Aquella tarde había quedado con una amiga muy feminista para ir a la manifestación del 8 de marzo. Llegó puntual al lugar de concentración, la plaza de la Universidad. Había relativamente poca gente, sobre todo mujeres, muchas de ellas jóvenes con rastas, otras mayores, rechonchas y con aspecto masculino o de una modernidad trasnochada. Algún hombre grandote y barbudo paseaba por allí con foulard lila y bebé en mochila portabebés. También había otros hombres de mediana edad, vistiendo cazadoras y repartiendo pegatinas y globos. Sintió que ella, con sus rabillos y sus tacones, no encajaba mucho allí, era una mujer normal y corriente, de apariencia conservadora; no era lesbiana, tampoco rasta, ni siquiera un poco hippy, pero se sentía feminista tanto como ecologista o antiracista, lo sentía en su alma y en su dignidad, en su mirada sobre el mundo, como algo intrínseco a un talante y a una forma de ver la vida. Le extrañó la cantidad de panfletos de corte sindical, comunista, anarquista y le pareció triste que abanderaran una ideología que para ella debía ser pura, no politizada, universal. Nunca había ido a una manifestación, esta vez fue más que nada por su amiga. Además, participar en una causa justa le ayudaba a no mirarse tanto el ombligo y evadirse de sus asuntos médicos. Al día siguiente se ingresaba para las pruebas médicas y la operación. Mientras esperaba a su amiga charló con un par de mujeres normales y corrientes como ella, que repartían pegatinas e información por los derechos femeninos. Estaba leyendo uno de los panfletos cuando le sonó el móvil:
–¿Antonia?
–Dime, Isabel. Estoy esperándote en la plaza ¿dónde andas?

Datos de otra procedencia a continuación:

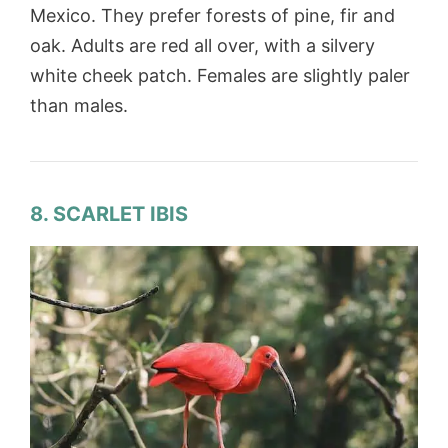
Mexico. They prefer forests of pine, fir and
oak. Adults are red all over, with a silvery
white cheek patch. Females are slightly paler
than males.
8. SCARLET IBIS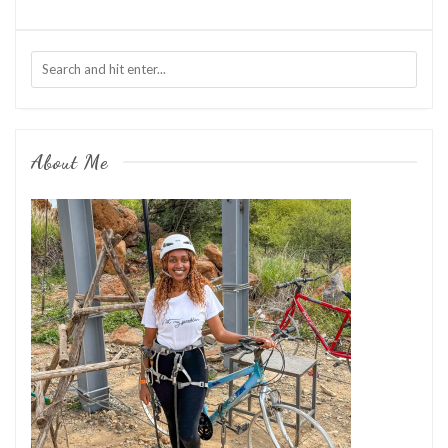
About Me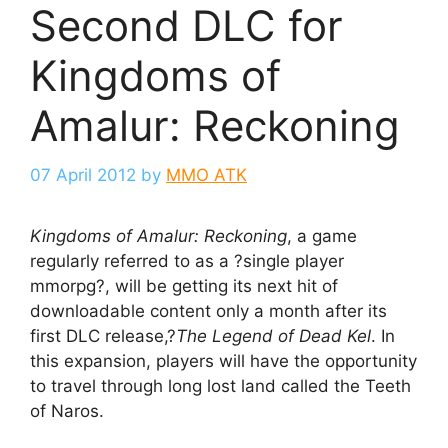
Second DLC for
Kingdoms of
Amalur: Reckoning
07 April 2012
by
MMO ATK
Kingdoms of Amalur: Reckoning
, a game
regularly referred to as a ?single player
mmorpg?, will be getting its next hit of
downloadable content only a month after its
first DLC release,?
The Legend of Dead Kel
. In
this expansion, players will have the opportunity
to travel through long lost land called the Teeth
of Naros.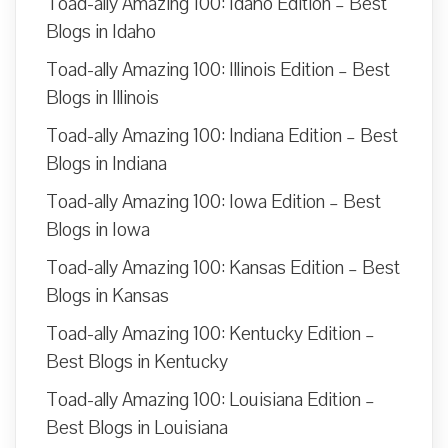
Toad-ally Amazing 100: Idaho Edition – Best
Blogs in Idaho
Toad-ally Amazing 100: Illinois Edition – Best
Blogs in Illinois
Toad-ally Amazing 100: Indiana Edition – Best
Blogs in Indiana
Toad-ally Amazing 100: Iowa Edition – Best
Blogs in Iowa
Toad-ally Amazing 100: Kansas Edition – Best
Blogs in Kansas
Toad-ally Amazing 100: Kentucky Edition –
Best Blogs in Kentucky
Toad-ally Amazing 100: Louisiana Edition –
Best Blogs in Louisiana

–Antonia, mira, no voy a poder ir a la manifestación. Tengo a mi hija con fiebre.
–Pero, bueno, ¿no está Juan en tu casa?
–Es que Juan está trabajando.
–Bueno, pues que deje el trabajo y vaya a cuidar a su hija. Isabel, llámalo y dile que la niña está mala.

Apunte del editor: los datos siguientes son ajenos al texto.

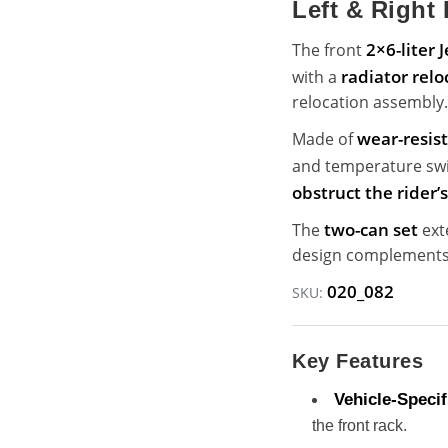
Left & Right 
2×6-liter 
The front
radiator relo
with a
relocation assembly.
wear-resis
Made of
and temperature swin
obstruct the rider’
two-can set
The
ext
design complements 
020_082
SKU:
Key Features
Vehicle-Specifi
the front rack.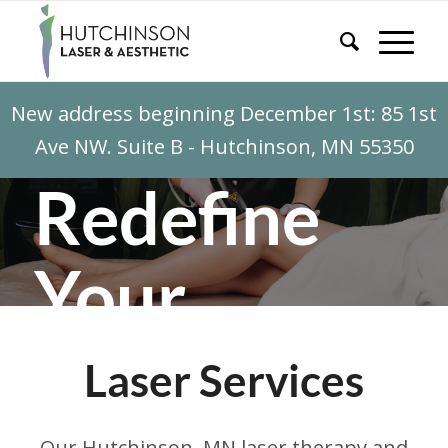
New address beginning December 1st: 85 1st
Ave NW. Suite B - Hutchinson, MN 55350
Redefine
Your
Canvas
Laser Services
With laser therapy services from
Our Hutchinson, MN laser therapy and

–No puede ser, Antonia, Juan está de viaje. Qué mala pata; pero, lo primero es lo primero. Ya hablamos– Y colgó.
La manifestación arrancó a andar lentamente por el centro de la calle Pelayo, se sintió algo ridícula, caminando con sus taconcitos, su bolso y su abrigo por mitad de una avenida que solía tener sus cuatro carriles atestados de coches pitando. Mientras avanzaban, una señora se le acercó y empezó a hablarle del feminismo troskista y le dio alguna información sobre el tema. Una chica joven que repartía pegatinas y folletos le entregó unas fotocopias con contenido anarcofeminista. Se guardó todo en el bolso y siguió caminando tras el grupo. Al fondo, veía luces de policías y motoristas que relampagueaban en amarillo y naranja, pasaron por debajo del semáforo, que estaba intermitente. Le apenó que no hubiese en la manifestación gente corriente, familias enteras, parejas, abuelos, y que la comitiva estuviera compuesta por un grupo relativamente reducido. La comitiva pasó de largo ante unos guardias, muy equipados con cazadoras y botas altas, con grandes motos blancas, que pitaban con silbatos y agitaban unos pirulís relampagueantes en naranja para frenar el tráfico. Alguna gente se detenía en la acera para ver pasar la manifestación, ella miró hacia la acera, todavía no habían cerrado algunas tiendas, la gente entraba y salía de ellas con bolsas. Recordó la ropa que tenía que preparar para los días o semanas de clínica y postoperatorio; miró el reloj, se fue separando de la manifestación, se metió en unos grandes almacenes y se compró dos camisones y cinco bragas.